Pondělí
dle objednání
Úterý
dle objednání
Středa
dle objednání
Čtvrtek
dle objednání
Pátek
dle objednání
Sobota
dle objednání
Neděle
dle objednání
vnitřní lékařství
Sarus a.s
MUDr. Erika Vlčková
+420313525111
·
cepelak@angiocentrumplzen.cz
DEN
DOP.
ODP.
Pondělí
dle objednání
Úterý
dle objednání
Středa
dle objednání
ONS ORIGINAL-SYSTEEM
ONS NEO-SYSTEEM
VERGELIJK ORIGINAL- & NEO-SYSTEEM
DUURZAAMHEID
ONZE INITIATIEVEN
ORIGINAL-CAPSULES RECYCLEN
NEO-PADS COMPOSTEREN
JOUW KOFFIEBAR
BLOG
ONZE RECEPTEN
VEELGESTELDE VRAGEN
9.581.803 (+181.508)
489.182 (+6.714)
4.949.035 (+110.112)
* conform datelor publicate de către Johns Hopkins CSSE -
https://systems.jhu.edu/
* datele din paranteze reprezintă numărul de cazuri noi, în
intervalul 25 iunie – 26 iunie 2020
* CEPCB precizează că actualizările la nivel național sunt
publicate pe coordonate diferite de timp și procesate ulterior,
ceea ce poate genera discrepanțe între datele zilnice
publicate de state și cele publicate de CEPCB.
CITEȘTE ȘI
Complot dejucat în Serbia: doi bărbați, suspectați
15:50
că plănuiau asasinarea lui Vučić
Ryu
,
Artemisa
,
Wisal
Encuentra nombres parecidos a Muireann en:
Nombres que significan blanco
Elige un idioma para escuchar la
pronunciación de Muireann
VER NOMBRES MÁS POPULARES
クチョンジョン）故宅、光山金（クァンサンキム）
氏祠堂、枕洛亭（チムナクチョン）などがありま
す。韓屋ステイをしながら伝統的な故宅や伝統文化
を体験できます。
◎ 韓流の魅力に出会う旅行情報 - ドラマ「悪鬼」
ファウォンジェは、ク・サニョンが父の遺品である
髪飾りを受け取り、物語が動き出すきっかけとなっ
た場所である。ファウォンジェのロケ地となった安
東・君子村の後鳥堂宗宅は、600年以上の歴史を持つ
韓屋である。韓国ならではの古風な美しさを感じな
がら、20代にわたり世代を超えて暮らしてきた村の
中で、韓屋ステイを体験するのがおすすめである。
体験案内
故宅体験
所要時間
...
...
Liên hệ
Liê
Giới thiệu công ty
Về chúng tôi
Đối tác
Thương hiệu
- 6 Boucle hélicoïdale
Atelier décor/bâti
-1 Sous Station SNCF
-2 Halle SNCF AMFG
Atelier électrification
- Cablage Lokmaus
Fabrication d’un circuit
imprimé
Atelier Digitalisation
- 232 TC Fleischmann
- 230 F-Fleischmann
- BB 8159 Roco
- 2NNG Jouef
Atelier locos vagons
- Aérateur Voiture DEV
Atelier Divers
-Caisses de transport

--------------------

# WORK ORDER:
The expected output is every line from the material above where "SYSTEEM" can be found.

# EXERCISE ANSWER:
ONS ORIGINAL-SYSTEEM
ONS NEO-SYSTEEM
VERGELIJK ORIGINAL- & NEO-SYSTEEM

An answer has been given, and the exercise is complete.